Lewandowski urges that the abuse of the writ issue was waived by the State when it failed to specify this matter in its objections to the magistrate's report. We agree. We further find that the State's general reliance on the Supreme Court's latest pronouncement on abuse of the writ issues, McCleskey v. Zant, 499 U.S. ----, 111 S. Ct. 1454, 113 L. Ed. 2d 517 (1991), is not dispositive. McCleskey is "inapplicable to the present case because the controversy before us [is] neither borne of the same circumstances nor [does] it satisfy the rationale underpinning" the Supreme Court's latest habeas analysis. Turner v. State of Tennessee, 940 F.2d 1000 (6th Cir. 1991) (concluding that the Supreme Court's latest habeas analysis in Alabama v. Smith, 490 U.S. 794, 109 S. Ct. 2201, 104 L. Ed. 2d 865 (1989), did not apply to the facts of Turner) . In McCleskey, the Supreme Court found that the habeas petitioner, who had made a prior federal habeas claim, abused the writ with a later Massiah claim. The circumstances indicated that McCleskey could have raised his Massiah claim much earlier. McCleskey, 111 S. Ct. at 1472-75. The McCleskey Court held that an abuse of the writ occurs where there is deliberate abandonment of a habeas claim or where there is inexcusable neglect, id. at 1467, and that in the latter situation, courts should review the matter under the standard used in making procedural default determinations. Id. at 1468.
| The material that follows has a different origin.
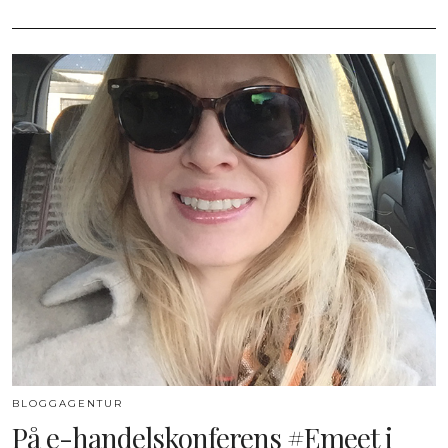
BLOGGAGENTUR
På e-handelskonferens #Emeet i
We find that the district court did not abuse its discretion by failing to find Lewandowski abused the writ. Under the facts of this case and particularly in light of the State's failure to renew its abuse of the writ claim following the magistrate's findings, we find McCleskey inappropriate for our analysis. Even were McCleskey somehow applicable, the McCleskey Court emphasized that the cause and prejudice analysis, used in making procedural default determinations, would apply in abuse of the writ cases where inexcusable neglect is alleged. Id. Thus, because we have determined that Lewandowski received ineffective assistance of counsel, under McCleskey's cause and prejudice analysis, the district court did not abuse its discretion when it failed to find an abuse of the writ by Lewandowski.
Therefore, for the foregoing reasons, the judgment of the district court is affirmed.